By the time Rollie arrived, I'd had to put in a second cassette tape to preserve the messages. And still people called.

"Sibyl? Are you there? If you're there but not picking up, please pick up! It's me, Cheryl. I have a whole file of legal stuff from MANA I want you to see. It's huge! Okay, you're not there, I believe you. But call me when you are. Or maybe I'll just drop the stuff by. There are even the names of some lawyers in it-all, of course, in places like Maryland and New Mexico-but they might be able to give you the name of one in Vermont. A good one. If you need one. Talk to you soon."

Rollie sipped her soda and asked me what MANA was.

"It's one of Mom's midwife groups. They're in the Midwest somewhere," I answered. I learned soon that the acronym stood for the Midwives' Alliance of North America, the closest thing lay mid-wives had then to a national trade association.

"Hi, guys, Christine here. Call me. I'm worried about you."

"Sibyl. Hello. This is Donelle. I know another midwife I want you to talk to. She witnessed a mother die in a home birth, so she understands the pain you're probably feeling. She lives in Texas, and I know she'd be happy to talk and listen all you wanted. Bye-bye."

"Timothy Slayton with the Associated Press. Thought I'd try again."

It really was endless. Eventually even Rollie grew tired of listening to the calls, and went home about one-thirty. Tom didn't get to our house until close to three, and in the hour and a half in between I continued to stare at the answering machine and watch its red eye blink when the tapes for incoming and outgoing messages weren't turning. Only once did I pick up the receiver and talk to someone, and that was when I heard my father's voice speaking from a phone in the attorney's office in Burlington.

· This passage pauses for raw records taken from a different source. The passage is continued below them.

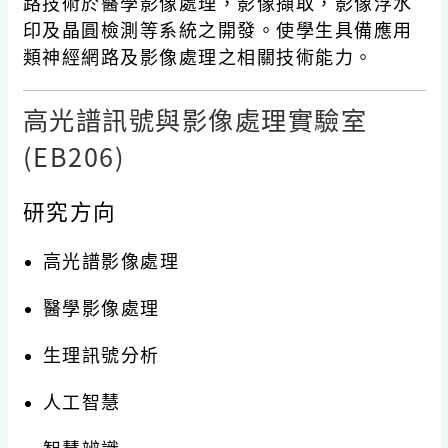
路技術於醫學影像處理，影像擷取，影像浮水
印及晶圓檢測等系統之開發。使學生具備應用
類神經網路及影像處理之相關技術能力。
高光譜訊號與影像處理實驗室
(EB206)
研究方向
高光譜影像處理
醫學影像處理
生理訊號分析
人工智慧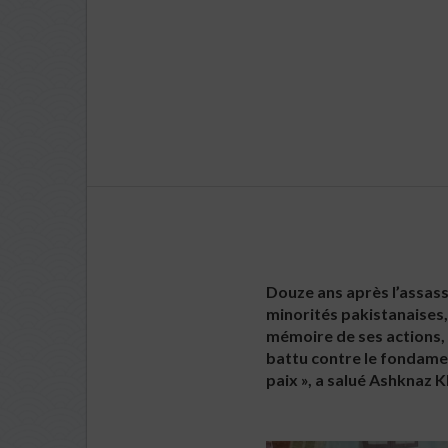
Douze ans après l’assass
minorités pakistanaises,
mémoire de ses actions, 
battu contre le fondament
paix », a salué Ashknaz 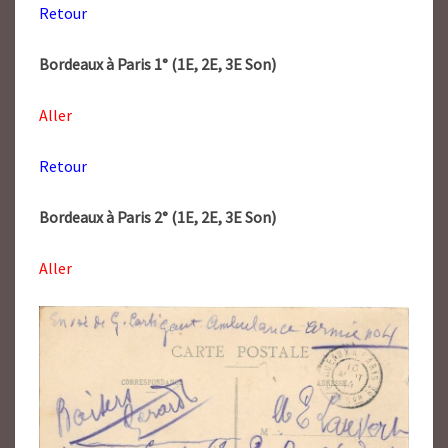
Retour
Bordeaux à Paris 1° (1E, 2E, 3E Son)
Aller
Retour
Bordeaux à Paris 2° (1E, 2E, 3E Son)
Aller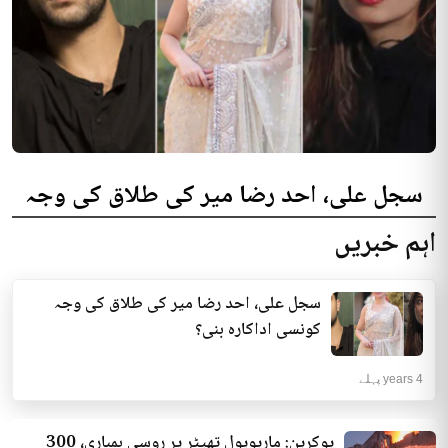
سجل علی، احد رضا میر کی طلاق کی وجہ
کونسی اداکارہ بنی؟
اہم خبریں
سوشل میڈیا پر گزشتہ روز صحافی مطلوب طاہر کا ایک ویڈیو بیان وائرل رہا جس
میں اُن کی جانب سے سجل علی...
سجل علی، احد رضا میر کی طلاق کی وجہ
فن و فنکار | 4 years پہلے
کونسی اداکارہ بنی؟
4 years پہلے
یوکرین: ماریوپول تھیٹر پر روسی بمباری، 300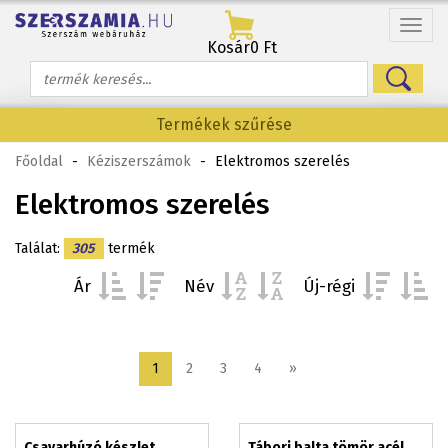
Menü
Kosár
0 Ft
Termékek szűrése
Főoldal
-
Kéziszerszámok
-
Elektromos szerelés
Elektromos szerelés
Találat:
305
termék
Ár
Név
Új-régi
1
2
3
4
»
Csavarhúzó készlet
Tábori balta tömör acél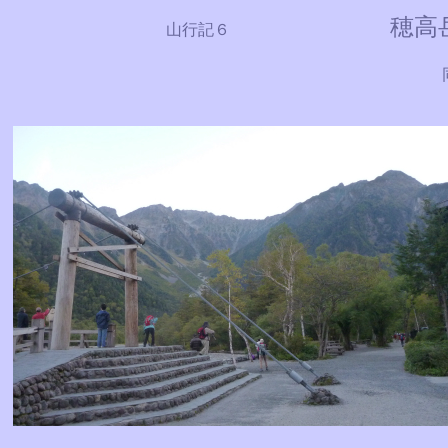
穂高
山行記６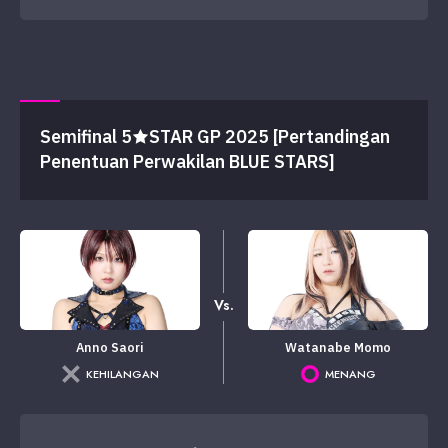
Semifinal 5★STAR GP 2025 [Pertandingan
Penentuan Perwakilan BLUE STARS]
Vs.
Anno Saori
Watanabe Momo
KEHILANGAN
MENANG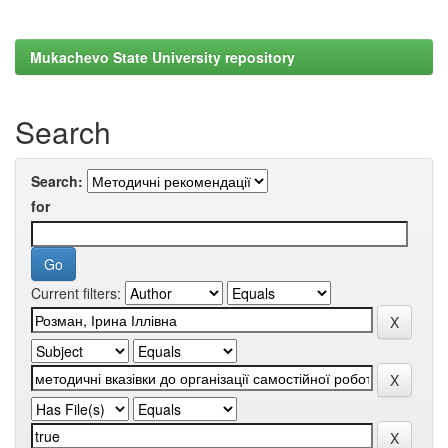
Mukachevo State University repository
Search
Search:
for
Current filters: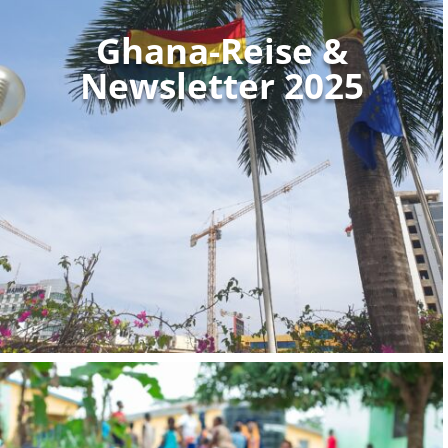
Ghana-Reise &
Newsletter 2025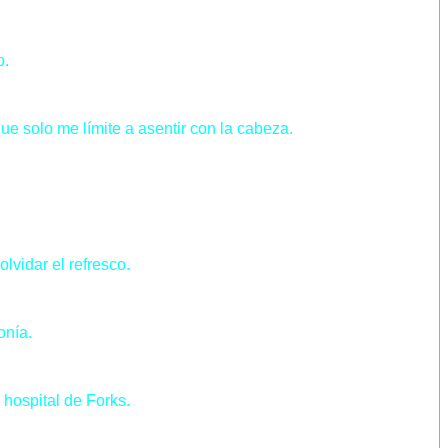
o.
ue solo me límite a asentir con la cabeza.
vidar el refresco.
onía.
hospital de Forks.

"How are you doing?" he asked me.

"Oh, fine."

"What have you been up to?"

"Reading," I lied. I was afraid he and my mother would worry if they knew the truth and envisioned me sitting with my arms wrapped around my knees, transfixed by the telephone answering machine.

"Schoolwork?"

"Yup. Schoolwork."

"Well, it's Saturday, so don't work too hard. Life goes on. Have you been on the phone?"

"A little, I guess."

"Any calls for your mom?"

"A few."

"Friends or reporters?"

"Both."

"Okay. When your mom and I are done with Mr. Hastings, we have one more stop. Since we're in Burlington anyway, we're going to go by the hospital to get your mom's ankle X-rayed." He had tried to downplay the importance of the hospital visit, implying that they probably wouldn't have bothered with an X ray if they hadn't been in Burlington anyway, but it's hard to make light of a visit to the emergency room.

"It still hurts her?" I asked.

"A bit," he said.

I think the only time I moved between the moment Rollie left and the moment Tom arrived was when I stood up to see what the small thuds were in the kitchen. It turned out to be one of those normally wondrous harbingers of spring: A male robin had returned to the bird feeder outside one of the kitchen windows after a winter away, and the fellow was doing battle with his reflection in the glass. That Saturday, however, the robin's homecoming was merely an irritation, just another mesmerizing example in my mind of the idiocy of the natural world: Birds banged into glass, mothers died giving birth.

I probably looked like eighth-grade hell to Tom when I opened the door for him. I was as vain as any girl just shy of fourteen, but I hadn't combed my hair once that Saturday, and I don't believe I had remembered to brush my teeth. I had gotten dressed shortly before Rollie came over, but I certainly hadn't dressed for Tom Corts. I was wearing jeans that were much too baggy and loose, and one of my mother's old hippie sweaters that she had knit herself. She had used perhaps eleven shades of yarn, and while the effect was supposed to be psychedelic, even she used to say it was merely chaotic, as if the colors had been chosen by a preschooler.